Giving an AI coding agent unfettered production access is a recipe for data leaks and service disruption.
Most teams hand Devin a long‑lived Kubernetes service‑account token, mount it into the pod that runs the model, and let the agent issue kubectl or API calls directly against the cluster. The token is stored in a secret that developers can read, and the same credential is reused for weeks or months. Because the connection goes straight from the agent to the API server, there is no record of which commands were run, no way to redact sensitive fields in responses, and no gate that can pause a dangerous operation for human review.
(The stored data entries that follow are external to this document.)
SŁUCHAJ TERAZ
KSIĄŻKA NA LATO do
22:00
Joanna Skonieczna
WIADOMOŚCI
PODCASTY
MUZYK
If the model misbehaves, the damage is already done and the audit trail is empty.
What organizations really need is a way to grant Devin production access only when a specific job requires it, and to do so with a clear approval step, real‑time masking of secrets, and immutable session logs. The request still reaches the Kubernetes API server, but without an intervening control point the organization cannot enforce just‑in‑time approval, cannot hide passwords returned by kubectl get secret, and cannot prove to auditors that the agent acted within policy.
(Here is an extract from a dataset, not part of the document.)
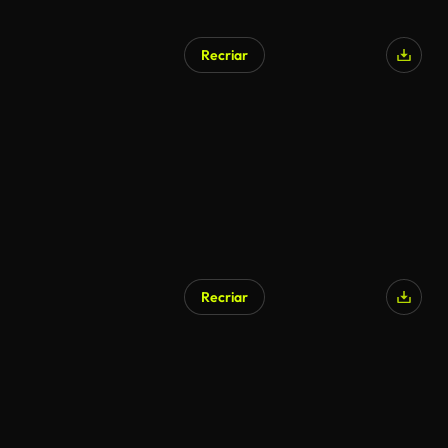
Recriar
Recriar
Why production access matters for AI coding agents
AI agents can generate code, modify deployments, and read configuration data at a speed that far exceeds human operators. When they are given blanket production access, a single mis‑prompt can delete a namespace, expose database credentials, or trigger a cascade of failing services. The risk profile is amplified by the fact that AI agents do not have the same contextual awareness as a human engineer. Therefore, production access must be bounded, observable, and reversible.
Architectural requirement: a gateway on the data path
The only place to enforce the needed controls is between the identity that initiates the request and the Kubernetes API server itself. A gateway that sits on Layer 7 can inspect the HTTP/REST traffic, apply policy checks, and record the full request‑response exchange. Because the gateway terminates the connection, it can also mask fields in the response before they reach the agent, and it can block commands that match a deny list.
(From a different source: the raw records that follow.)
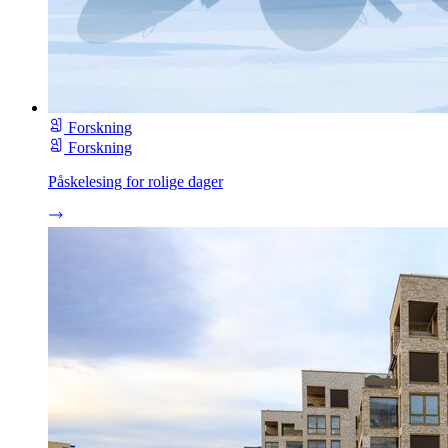
Forskning
Forskning
Påskelesing for rolige dager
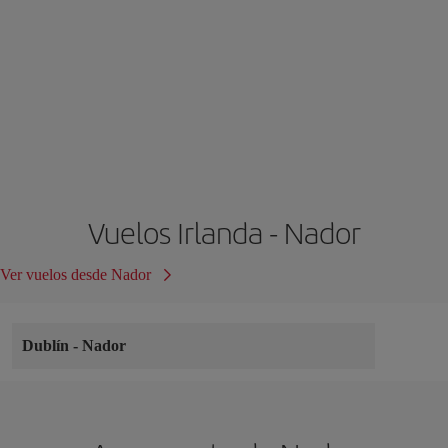
Vuelos Irlanda - Nador
Ver vuelos desde Nador
Dublín
-
Nador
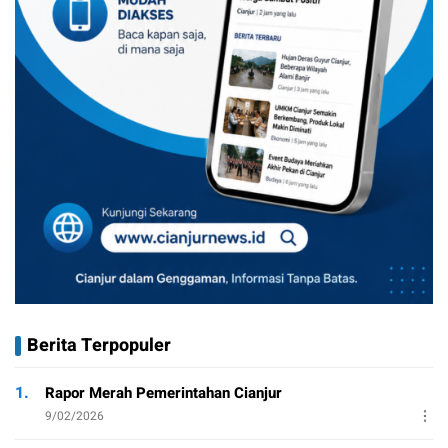
Berita Terpopuler
1.
Rapor Merah Pemerintahan Cianjur
9/02/2026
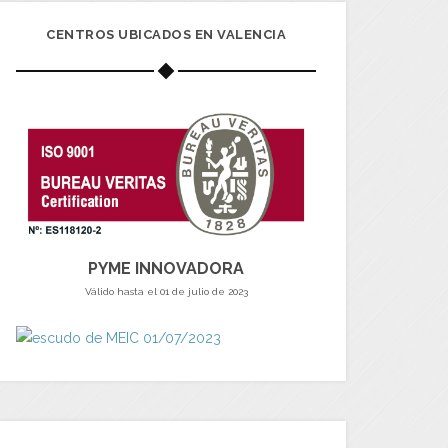
CENTROS UBICADOS EN VALENCIA
PYME INNOVADORA
Válido hasta el 01 de julio de 2023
Introducing hoop.dev as the enforcement layer
hoop.dev fulfills the architectural requirement by acting as an identity‑aware proxy for Kubernetes. It receives the OIDC token that represents the user or service account, validates the token, and then forwards the request to the cluster only after applying the configured policies. hoop.dev records each session, masks sensitive fields in API responses, enforces just‑in‑time approval workflows, and blocks disallowed commands before they reach the API server.
Because hoop.dev sits in the data path, every enforcement outcome originates from it. It does not rely on the agent’s configuration, and it cannot be bypassed by changing a secret inside the pod.